Print the listing below word for word, but drop any pictures it contains.
/---
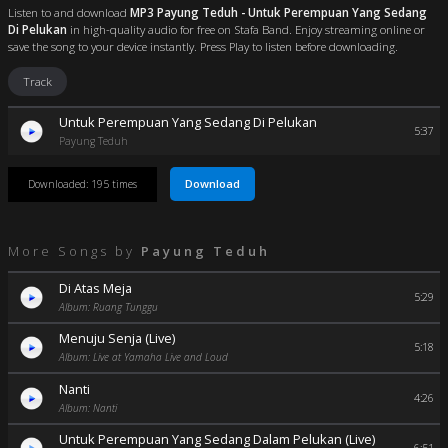
Listen to and download
MP3 Payung Teduh - Untuk Perempuan Yang Sedang
Di Pelukan
in high-quality audio for free on Stafa Band. Enjoy streaming online or
save the song to your device instantly. Press Play to listen before downloading.
Track
Untuk Perempuan Yang Sedang Di Pelukan
5:37
Payung Teduh
Download
Downloaded: 195 times
More Songs by
Payung Teduh
Di Atas Meja
5:29
Album: Ruang Tunggu
Menuju Senja (Live)
5:18
Album: Live at Yamaha Live and Loud
Nanti
4:26
Album: Nanti
Untuk Perempuan Yang Sedang Dalam Pelukan (Live)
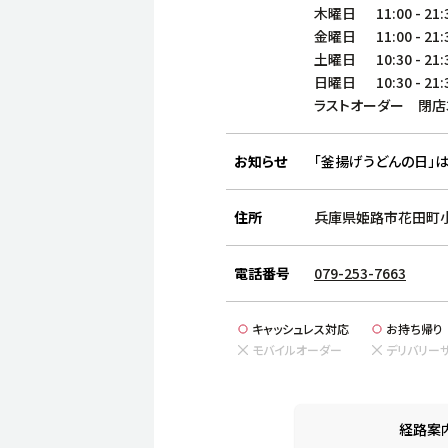
木曜日
11:00
-
21:
金曜日
11:00
-
21:
土曜日
10:30
-
21:
日曜日
10:30
-
21:
ラストオーダー 閉店
お知らせ
「釜揚げうどんの日」は
住所
兵庫県姫路市花田町小
電話番号
079-253-7663
キャッシュレス対応
お持ち帰り
モバイルオーダー
デリバリー
経路案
\---
Exercise response:
Listen to and download
MP3 Payung Teduh - Untuk Perempuan Yang Sedang
Di Pelukan
in high-quality audio for free on Stafa Band. Enjoy streaming online or
save the song to your device instantly. Press Play to listen before downloading.
Track
Untuk Perempuan Yang Sedang Di Pelukan
5:37
Payung Teduh
Download
Downloaded: 195 times
More Songs by
Payung Teduh
Di Atas Meja
5:29
Album: Ruang Tunggu
Menuju Senja (Live)
5:18
Album: Live at Yamaha Live and Loud
Nanti
4:26
Album: Nanti
Untuk Perempuan Yang Sedang Dalam Pelukan (Live)
木曜日
11:00
-
21:
金曜日
11:00
-
21:
土曜日
10:30
-
21:
日曜日
10:30
-
21:
ラストオーダー 閉店
お知らせ
「釜揚げうどんの日」は
住所
兵庫県姫路市花田町小
電話番号
079-253-7663
キャッシュレス対応
お持ち帰り
モバイルオーダー
デリバリー
経路案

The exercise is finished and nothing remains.